The price tag for Blue Buffalo

The amount General Mills agreed to pay for Blue Buffalo provoked comment. General Mills said the $8bn price tag equates to a “2017 adjusted EBITDA multiple of 22 times, including synergies”.

Alexia Howard, an analyst at Sanford Bernstein, said that multiple represented a multiple of approximately 25 times before synergies, a level she described as “meaningfully higher than the average deal multiple of circa 16.5x in recent years”.

She added: “General Mills appears to have a track record of paying for growth, evidenced by the 27.9x deal multiple it paid to acquire Annie’s Homegrown in 2014.”

General Mills’ swoop for Blue Buffalo put the cat among the pigeons in parts of the market on Friday. The previous day, the company’s shares closed at $54.95; on Friday, the stock had reached $52.98 (and had fallen further to $51.42 when the closing bell rung in New York yesterday).

The risk to the company, which is still looking to get its core US food business back on-track of branching out, the tasty deal multiple and having to wait until fiscal 2020 for the acquisition to be accretive could have weighed on market sentiment.

Should General Mills be looking elsewhere?

And were some investors expecting General Mills’ portfolio reshaping to be more likely see it going deeper in certain parts of human food? Or striking another deal in emerging markets? Chris Growe, an analyst at Stifel Nicolaus, told Harmening on Friday General Mills’ own CAGNY presentation earlier in the week had led him to think an acquisition in emerging markets was more likely.

Harmening underlined General Mills believes the “consumer trends” and “channel shift” in pet food were “coming into our wheelhouse” and the company felt it could “add value”.

On General Mills’ broader strategy of changing the look of its portfolio through M&A, Harmening suggested the thrust of the company’s inorganic activity would be made in the US, with its overseas businesses being principally boosted by existing assets like Old El Paso and Haagen-Dazs.

“The platforms we are looking at – Haagen-Dazs, snack bars, Old El Paso and natural/organic – the majority of that acceleration will occur outside the US. Organically, we plan to grow more quickly outside the US and we feel like we have a long runway both in terms of expansion to new markets, but also expanding channels within the current markets we’re in outside the US. On our portfolio shaping, both through acquisitions and to some extent divestitures, we’ll more focused on the US business but not exclusively.”

He added: “With this acquisition, it brings us back to growth in the US – and growth on a consistent basis.” 

Blue Buffalo set to get General Mills back to growth in US

Pablo Zuanic, an analyst at US investment and trading firm Susquehanna International Group, was a supporter of the Blue Buffalo acquisition, saying the deal “makes sense” for General Mills.

“What is the problem with slow-growth CPG companies transforming the growth profile of their portfolios with acquisitions – with deals that leave upside and make financial sense – and divestitures?” he wrote in a note to clients yesterday.

“Yes, the integration could be choppy, as the Blue Buffalo operational risks remain an issue: backlash from speciality stores as Blue Buffalo keeps expanding in FDM; continued weakness in superstore traffic; a crowded e-commerce pet food space.

“Net, over time, General Mills will make the Blue Buffalo story probably more sustainable and the deal helps General Mills have both a better sales growth profile and also better margin structure.”

General Mills will not be the only human-food major in pet.

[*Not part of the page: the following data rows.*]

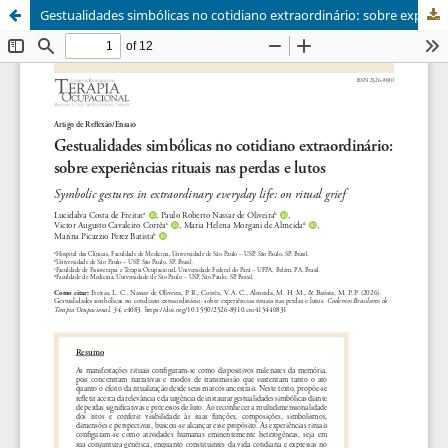
Gestualidades simbólicas no cotidiano extraordinário: sobre experiências rituais nas perdas e lutos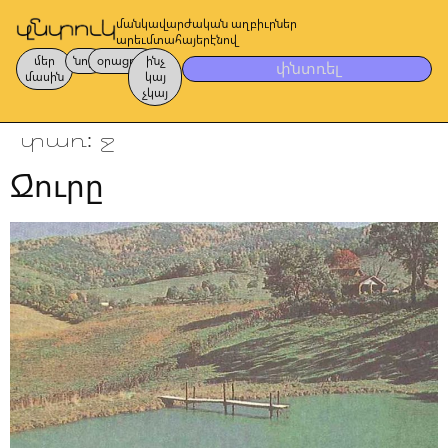
մանկավարժական աղբիւրներ
արեւմտահայերէնով
մեր
նոր
օրացոյց
ինչ
փնտռել
մասին
կայ
չկայ
տառ:
ջ
Ջուրը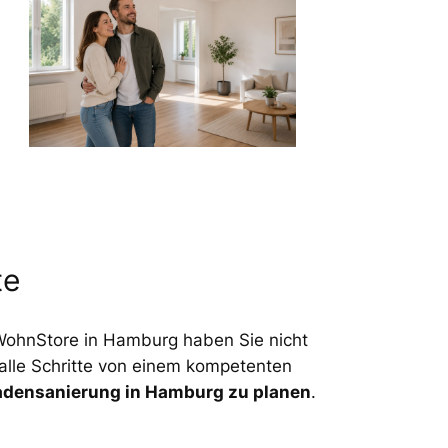
te
 WohnStore in Hamburg haben Sie nicht
 alle Schritte von einem kompetenten
densanierung in Hamburg zu planen
.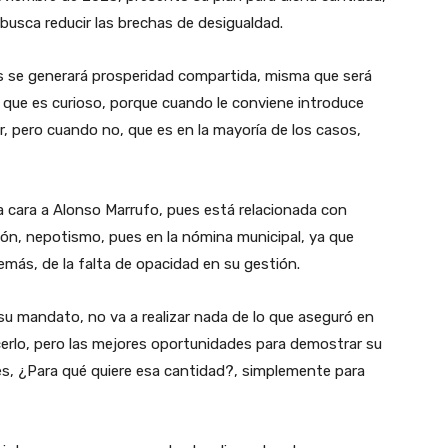
usca reducir las brechas de desigualdad.
s se generará prosperidad compartida, misma que será
o que es curioso, porque cuando le conviene introduce
er, pero cuando no, que es en la mayoría de los casos,
la cara a Alonso Marrufo, pues está relacionada con
ión, nepotismo, pues en la nómina municipal, ya que
emás, de la falta de opacidad en su gestión.
su mandato, no va a realizar nada de lo que aseguró en
erlo, pero las mejores oportunidades para demostrar su
, ¿Para qué quiere esa cantidad?, simplemente para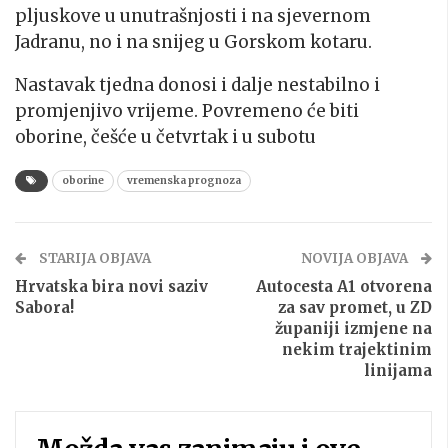
pljuskove u unutrašnjosti i na sjevernom
Jadranu, no i na snijeg u Gorskom kotaru.
Nastavak tjedna donosi i dalje nestabilno i
promjenjivo vrijeme. Povremeno će biti
oborine, češće u četvrtak i u subotu
oborine
vremenska prognoza
STARIJA OBJAVA
NOVIJA OBJAVA
Hrvatska bira novi saziv
Autocesta A1 otvorena
Sabora!
za sav promet, u ZD
županiji izmjene na
nekim trajektinim
linijama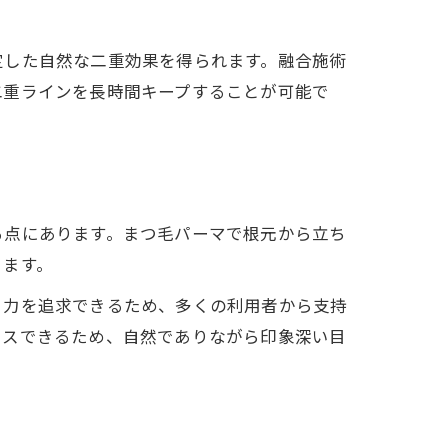
定した自然な二重効果を得られます。融合施術
二重ラインを長時間キープすることが可能で
る理由
わせ
る点にあります。まつ毛パーマで根元から立ち
きます。
目力を追求できるため、多くの利用者から支持
ラスできるため、自然でありながら印象深い目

It is set to join the likes of J.M. Smucker, Mars and Nestle in the US pet-food market. Indeed, Nestle has included pet products as one of four “high-growth food and beverage categories” to which it plans to direct its capital investment.

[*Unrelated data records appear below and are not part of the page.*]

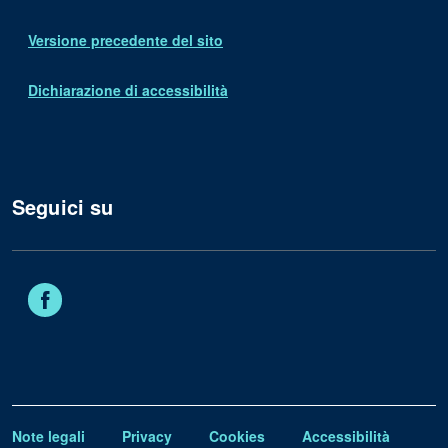
Versione precedente del sito
Dichiarazione di accessibilità
Seguici su
Facebook
Note legali
Privacy
Cookies
Accessibilità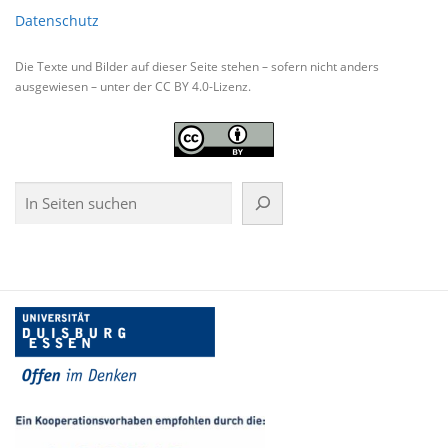
Datenschutz
Die Texte und Bilder auf dieser Seite stehen – sofern nicht anders
ausgewiesen – unter der CC BY 4.0-Lizenz.
Suchen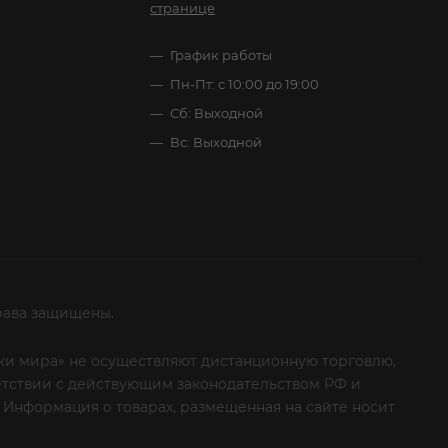
странице
График работы
Пн-Пт: с 10:00 до 19:00
Сб: Выходной
Вс: Выходной
рава защищены.
итки мира» не осуществляют дистанционную торговлю,
ветствии с действующим законодательством РФ и
 Информация о товарах, размещенная на сайте носит
ые клиенты! Если вы решили отказаться от нашей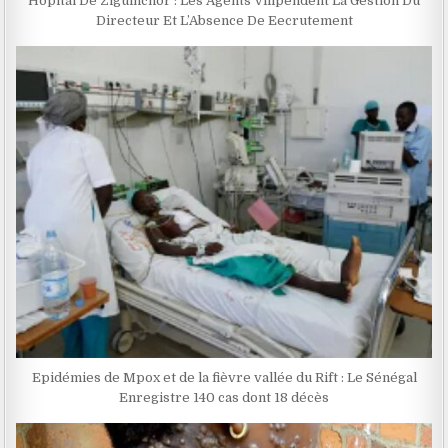
Hôpital De Ziguinchor : Les Agents Vilipendent La Gestion Du
Directeur Et L’Absence De Eecrutement
Epidémies de Mpox et de la fièvre vallée du Rift : Le Sénégal
Enregistre 140 cas dont 18 décès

And the Blue Buffalo deal has got Zuanic pondering. “Although we would not want to speculate on Nestle’s future moves (certainly a company trying to make up its mind where it is going), does Blue Buffalo make General Mills more appetising to Nestle?” he said yesterday.

In the meantime, for all the market anxiety about risk and value, Harmening will be hoping he can prove his new asset is the cat’s whiskers.